Figure 4. hxk1 mutants are hyperfilamentous on filamentation inducing solid media.

A) Hyphae formation on Spider and SLAD plates. All hxk1 mutants including efg1/hxk1 showed hyperfilamentation. Strains were incubated at 37°C for 7 days in case of spider and 10 days in case of SLAD plates. Wild-type CAF2–1 (HXK1/HXK1); hxk1 mutant, H8–1–103 (hxk1/hxk1); cph1 mutant, A11–1 (cph1/cph1); double mutant of cph1/hxk1, AN8–1–16 (cph1/cph1 hxk1/hxk1); efg1 mutant, HLC52 (efg1/efg1); double mutant of efg1/hxk1 HLC67–16–1–9 (efg1/efg1 hxk1/hxk1); tpk2 mutant, TPO7.4 (tpk2/tpk2); double mutant of tpk2/hxk1, AS1–3–1–8 (tpk2/tpk2 hxk1/hxk1) and their respective complemented strains in which one functional copy of HXK1 was reintroduced in the native locus.
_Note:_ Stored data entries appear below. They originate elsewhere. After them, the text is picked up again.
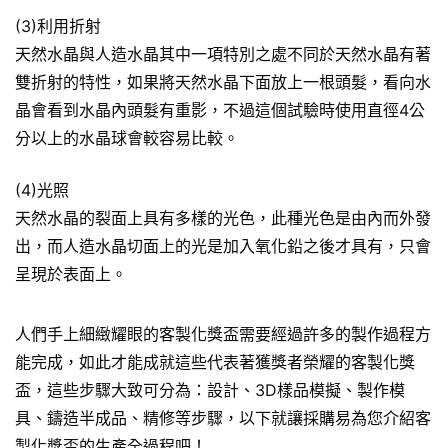
(3)利用折射
天然水晶與人造水晶其中一項特別之處不同於天然水晶有著
雙折射的特性，如果將天然水晶下面放上一根頭髮，看向水
晶會看到水晶內頭髮有重影，不過這個試驗時使用直徑4公
分以上的水晶球會較容易比較。
(4)光照
天然水晶的裂面上具有多樣的光色，此種光色是由內而外發
出，而人造水晶切面上的光是加入氧化鉛之後才具有，只會
呈現於表面上。
人們手上細緻耀眼的客製化獎盃需要經過許多的製作過程方
能完成，如此才能成就這些代表著獲獎者榮耀的客製化獎
盃，這些步驟大致可分為：設計、3D樣品模擬、製作模
具、鑄造半成品、精修等步驟，以下就讓採購易為您介紹客
製化獎盃的生產全過程吧！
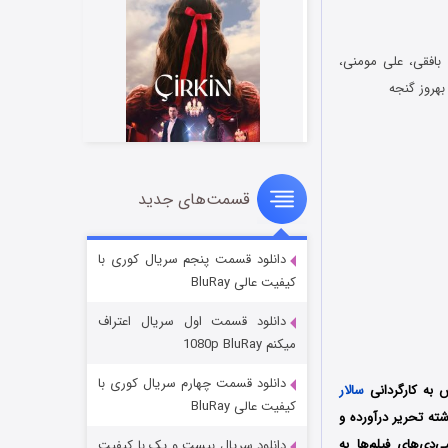
بافقی، علی مومنی،
هروز گنجه
قسمت‌های جدید
سریال زشت
۲ (زیرنویس)
قسمت
منتشر شد
دانلود قسمت پنجم سریال کوری با
کیفیت عالی BluRay
دانلود قسمت اول سریال اعتراف
میکنم 1080p BluRay
دانلود قسمت چهارم سریال کوری با
به کارگردانی
سالار
کیفیت عالی BluRay
ته تحریر درآورده و
دی‌های فیلم‌ها به
دانلود سریال بیست و یک با کیفیت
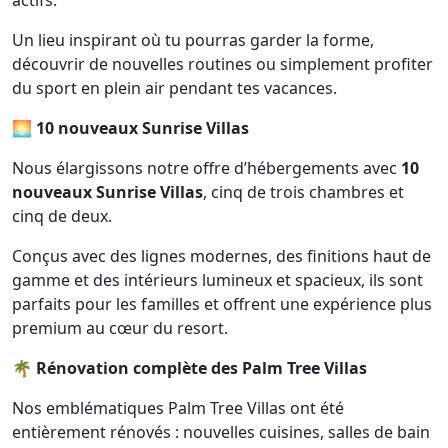
actifs.
Un lieu inspirant où tu pourras garder la forme,
découvrir de nouvelles routines ou simplement profiter
du sport en plein air pendant tes vacances.
🌅 10 nouveaux Sunrise Villas
Nous élargissons notre offre d’hébergements avec
10
nouveaux Sunrise Villas
, cinq de trois chambres et
cinq de deux.
Conçus avec des lignes modernes, des finitions haut de
gamme et des intérieurs lumineux et spacieux, ils sont
parfaits pour les familles et offrent une expérience plus
premium au cœur du resort.
🌴 Rénovation complète des Palm Tree Villas
Nos emblématiques Palm Tree Villas ont été
entièrement rénovés : nouvelles cuisines, salles de bain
B) efg1/efg1 hxk1/hxk1 double mutant showed hyperfilamentation under embedded conditions. Cells of wild-type, CAF2–1, hxk1/hxk1, efg1/efg1, efg1/efg1hxk1/hxk1, mutants were grown in YPD for 5 hrs at 30°, washed in sterile water and mixed with molten CM Agar (with 1% Tween-80) plated and grown for 3 days at 25°C. efg1 hxk1 double mutant showed hyperfilamentation when compared to hxk1 or efg1 single mutants (EFG1 is reported to be a negative regulator of filamentation under micro-aerophillic/embedded conditions). C) tup1/hxk1 double mutant showed growth pattern slightly different from tup1 mutant. Wild type (i), hxk1 mutant (ii), tup1(iii) and tup1/hxk1(iv) mutants colonies were grown on YPD solid and liquid medium for 3 and 2 days respectively at 30°C. tup1/hxk1double mutant shared most of the features with a tup1 single mutant (iii, iv) on YPD plates, but in some colonies of the double mutant a wavy, afilamentous fringe could be observed at the centre(v). In YPD broth the tup1 single mutant grew in clumps having the tendency to settle at the bottom, the tup1/hxk1 double mutant showed uniform turbidity throughout the culture with clumps in the bottom (vi).